Ukraine recaptured half the territory from Russia since its invasion

U.S. Secretary of State Antony Blinken said on Sunday that while Ukraine has retaken half of the territory that Russia initially seized in its invasion, Kyiv faced a “a very hard fight” to win back more.

“Ukraine is in a battle to get back more of the land that Russia seized from it,” Mr Blinken told CNN at the Aspen Security Forum in Colorado.

“It’s already taken back about 50 per cent of what was initially seized. Now they’re in a very hard fight to take back more. These are still relatively early days of the counter-offensive. It is tough.

“In terms of what Russia sought to achieve, what [Russian President Vladimir] Putin sought to achieve, they’ve already failed. They’ve already lost.

“The objective was to erase Ukraine from the map, to eliminate its independence, its sovereignty, to subsume it into Russia. That failed a long time ago.”

Hopes that Ukraine could quickly clear Moscow’s forces from its territory after the launch of a summer counter-offensive are fading as Kyiv’s troops struggle to breach heavily entrenched Russian positions in the country’s south and east.

Mr Blinken conceded that Ukraine’s goal to reclaim territory captured by Moscow would be “a very hard fight”.

He predicted that the war, which recently passed 500 days, will “not play out over the next week or two” but would continue for “several months”.
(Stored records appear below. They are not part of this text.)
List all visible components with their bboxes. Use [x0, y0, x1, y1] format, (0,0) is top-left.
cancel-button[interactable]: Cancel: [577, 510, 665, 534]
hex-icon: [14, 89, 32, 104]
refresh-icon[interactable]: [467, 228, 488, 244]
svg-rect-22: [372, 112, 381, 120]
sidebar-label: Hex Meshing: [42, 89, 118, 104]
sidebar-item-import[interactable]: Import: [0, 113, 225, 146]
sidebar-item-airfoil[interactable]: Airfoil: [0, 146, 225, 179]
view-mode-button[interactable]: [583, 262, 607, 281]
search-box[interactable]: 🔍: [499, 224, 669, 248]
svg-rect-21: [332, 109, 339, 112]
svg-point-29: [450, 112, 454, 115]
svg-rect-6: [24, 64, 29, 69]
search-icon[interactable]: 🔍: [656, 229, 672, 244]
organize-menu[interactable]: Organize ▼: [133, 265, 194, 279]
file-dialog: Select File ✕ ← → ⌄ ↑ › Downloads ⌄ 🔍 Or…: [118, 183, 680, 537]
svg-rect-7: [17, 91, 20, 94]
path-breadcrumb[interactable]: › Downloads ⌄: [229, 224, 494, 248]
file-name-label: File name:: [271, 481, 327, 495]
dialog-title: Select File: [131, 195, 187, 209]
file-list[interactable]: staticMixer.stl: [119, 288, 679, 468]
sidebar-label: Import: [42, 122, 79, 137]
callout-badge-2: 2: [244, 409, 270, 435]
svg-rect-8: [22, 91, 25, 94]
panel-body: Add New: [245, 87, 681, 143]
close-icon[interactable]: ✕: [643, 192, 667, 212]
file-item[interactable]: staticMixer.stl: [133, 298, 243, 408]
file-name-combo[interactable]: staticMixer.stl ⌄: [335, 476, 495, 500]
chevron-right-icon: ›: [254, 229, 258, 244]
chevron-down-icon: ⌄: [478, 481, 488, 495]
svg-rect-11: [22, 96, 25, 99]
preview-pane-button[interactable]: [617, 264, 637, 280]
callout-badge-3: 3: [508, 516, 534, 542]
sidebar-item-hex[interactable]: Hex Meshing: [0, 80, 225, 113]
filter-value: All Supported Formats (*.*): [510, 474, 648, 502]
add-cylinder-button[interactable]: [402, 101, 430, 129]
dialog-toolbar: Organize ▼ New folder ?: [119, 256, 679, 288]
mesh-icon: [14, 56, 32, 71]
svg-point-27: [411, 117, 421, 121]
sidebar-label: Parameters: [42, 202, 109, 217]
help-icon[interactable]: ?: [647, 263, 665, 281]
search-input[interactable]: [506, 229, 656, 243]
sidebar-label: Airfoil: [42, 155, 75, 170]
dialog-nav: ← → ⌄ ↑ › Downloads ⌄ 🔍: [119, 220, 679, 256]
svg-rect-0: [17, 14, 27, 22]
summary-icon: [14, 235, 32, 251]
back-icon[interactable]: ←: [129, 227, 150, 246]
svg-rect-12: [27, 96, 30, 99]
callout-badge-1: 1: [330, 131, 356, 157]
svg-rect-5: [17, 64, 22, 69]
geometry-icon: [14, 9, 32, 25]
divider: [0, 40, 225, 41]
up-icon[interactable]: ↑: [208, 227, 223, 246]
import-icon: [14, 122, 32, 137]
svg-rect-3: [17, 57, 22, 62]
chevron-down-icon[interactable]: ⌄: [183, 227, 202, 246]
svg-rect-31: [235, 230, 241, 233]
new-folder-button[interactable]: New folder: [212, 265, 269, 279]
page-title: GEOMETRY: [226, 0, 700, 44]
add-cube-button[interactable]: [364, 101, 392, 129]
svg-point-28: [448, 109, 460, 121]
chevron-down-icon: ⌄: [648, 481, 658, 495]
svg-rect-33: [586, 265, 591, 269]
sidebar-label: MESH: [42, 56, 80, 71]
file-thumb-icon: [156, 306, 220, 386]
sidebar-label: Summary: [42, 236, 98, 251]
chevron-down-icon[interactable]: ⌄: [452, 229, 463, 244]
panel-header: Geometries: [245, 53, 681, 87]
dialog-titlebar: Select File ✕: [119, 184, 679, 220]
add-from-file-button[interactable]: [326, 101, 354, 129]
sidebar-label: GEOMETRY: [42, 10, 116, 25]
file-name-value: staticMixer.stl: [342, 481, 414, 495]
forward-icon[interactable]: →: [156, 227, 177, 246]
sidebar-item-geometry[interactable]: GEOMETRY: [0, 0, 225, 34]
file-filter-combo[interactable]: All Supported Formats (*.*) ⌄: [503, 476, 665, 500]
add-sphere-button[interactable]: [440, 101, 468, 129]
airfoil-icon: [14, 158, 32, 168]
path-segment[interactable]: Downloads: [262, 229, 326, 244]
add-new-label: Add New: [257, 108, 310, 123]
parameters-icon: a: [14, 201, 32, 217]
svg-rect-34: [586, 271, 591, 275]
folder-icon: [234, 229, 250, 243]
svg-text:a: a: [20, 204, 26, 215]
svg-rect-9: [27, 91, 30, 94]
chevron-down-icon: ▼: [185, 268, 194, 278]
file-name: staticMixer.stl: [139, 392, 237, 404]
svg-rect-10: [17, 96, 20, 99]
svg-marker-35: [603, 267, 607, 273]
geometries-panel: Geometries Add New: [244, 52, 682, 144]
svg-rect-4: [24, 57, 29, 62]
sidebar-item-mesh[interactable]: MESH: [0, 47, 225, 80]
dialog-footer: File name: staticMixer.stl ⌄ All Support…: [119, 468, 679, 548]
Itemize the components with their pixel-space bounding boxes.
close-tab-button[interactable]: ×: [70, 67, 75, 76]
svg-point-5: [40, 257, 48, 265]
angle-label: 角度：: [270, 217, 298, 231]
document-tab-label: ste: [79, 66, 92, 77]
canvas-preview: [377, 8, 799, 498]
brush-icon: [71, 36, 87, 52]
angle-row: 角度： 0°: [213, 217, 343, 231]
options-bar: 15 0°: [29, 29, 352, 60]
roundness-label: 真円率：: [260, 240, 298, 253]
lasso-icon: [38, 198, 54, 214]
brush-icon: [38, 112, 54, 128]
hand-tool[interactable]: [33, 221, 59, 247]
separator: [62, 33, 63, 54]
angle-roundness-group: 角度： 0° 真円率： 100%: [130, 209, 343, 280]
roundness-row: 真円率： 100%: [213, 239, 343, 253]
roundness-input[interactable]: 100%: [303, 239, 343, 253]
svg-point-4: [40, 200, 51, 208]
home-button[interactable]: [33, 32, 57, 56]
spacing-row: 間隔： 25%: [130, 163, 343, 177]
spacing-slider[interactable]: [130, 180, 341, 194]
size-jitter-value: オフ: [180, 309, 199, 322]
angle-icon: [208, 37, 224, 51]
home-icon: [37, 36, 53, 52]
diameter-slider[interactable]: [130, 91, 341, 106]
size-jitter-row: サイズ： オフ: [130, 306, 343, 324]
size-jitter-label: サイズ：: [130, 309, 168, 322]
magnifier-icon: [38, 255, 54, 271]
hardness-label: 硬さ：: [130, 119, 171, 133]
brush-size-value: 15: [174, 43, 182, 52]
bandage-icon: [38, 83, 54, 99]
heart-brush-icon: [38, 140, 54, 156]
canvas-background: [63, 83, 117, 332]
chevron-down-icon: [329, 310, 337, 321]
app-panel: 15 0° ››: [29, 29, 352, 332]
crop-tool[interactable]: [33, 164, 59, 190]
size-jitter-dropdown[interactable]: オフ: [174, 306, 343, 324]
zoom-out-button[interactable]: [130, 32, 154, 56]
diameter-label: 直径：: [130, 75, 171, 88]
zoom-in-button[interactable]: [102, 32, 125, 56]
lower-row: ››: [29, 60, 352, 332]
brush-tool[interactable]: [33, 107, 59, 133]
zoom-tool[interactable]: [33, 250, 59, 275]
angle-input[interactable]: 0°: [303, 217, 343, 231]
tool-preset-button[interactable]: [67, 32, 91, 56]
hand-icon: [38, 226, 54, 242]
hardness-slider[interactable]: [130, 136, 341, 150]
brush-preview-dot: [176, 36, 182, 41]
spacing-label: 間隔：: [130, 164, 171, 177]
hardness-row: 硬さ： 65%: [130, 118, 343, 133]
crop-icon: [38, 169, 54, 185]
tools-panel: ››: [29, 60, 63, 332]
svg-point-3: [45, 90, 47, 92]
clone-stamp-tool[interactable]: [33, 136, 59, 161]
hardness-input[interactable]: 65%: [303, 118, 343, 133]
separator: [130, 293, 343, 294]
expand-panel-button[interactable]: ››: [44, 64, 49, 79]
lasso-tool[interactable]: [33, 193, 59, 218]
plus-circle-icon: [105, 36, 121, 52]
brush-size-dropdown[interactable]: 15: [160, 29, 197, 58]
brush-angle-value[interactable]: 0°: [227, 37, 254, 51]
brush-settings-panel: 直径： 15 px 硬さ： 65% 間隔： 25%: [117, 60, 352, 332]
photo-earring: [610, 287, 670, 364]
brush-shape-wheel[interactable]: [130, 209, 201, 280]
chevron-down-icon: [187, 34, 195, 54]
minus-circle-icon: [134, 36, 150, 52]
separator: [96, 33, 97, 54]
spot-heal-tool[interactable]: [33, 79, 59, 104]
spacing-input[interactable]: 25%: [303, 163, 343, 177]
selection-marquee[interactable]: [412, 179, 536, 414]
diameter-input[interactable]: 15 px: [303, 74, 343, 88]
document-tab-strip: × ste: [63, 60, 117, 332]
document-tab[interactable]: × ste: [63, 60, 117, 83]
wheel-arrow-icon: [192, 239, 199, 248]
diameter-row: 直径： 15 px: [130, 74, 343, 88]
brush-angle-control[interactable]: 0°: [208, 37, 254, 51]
Late last month, President Volodymyr Zelenskyy was quoted as saying that progress against Russian forces was “slower than desired” but that Kyiv would not be pressured into speeding it up.

Ukraine has recaptured some villages in the south and territory around the ruined city of Bakhmut in the east, but has not had a major breakthrough against heavily defended Russian lines.

When asked if Ukraine will receive US-made F-16 fighter jets, Mr Blinken said he believed it would.

“And the important focus is on making sure that when they do, they’re properly trained, they’re able to maintain the planes and use them in a smart way,” he said.

A coalition of 11 nations will start training Ukrainian pilots to fly the F-16 fighter jets in August in Denmark, and a training centre will be set up in Romania.

Ukraine has long appealed for the Lockheed Martin-made F-16s, but US National Security Adviser Jake Sullivan said last month there was no final decision on Washington sending the aircraft.

US officials have estimated it would take at least 18 months for training and delivery of the planes.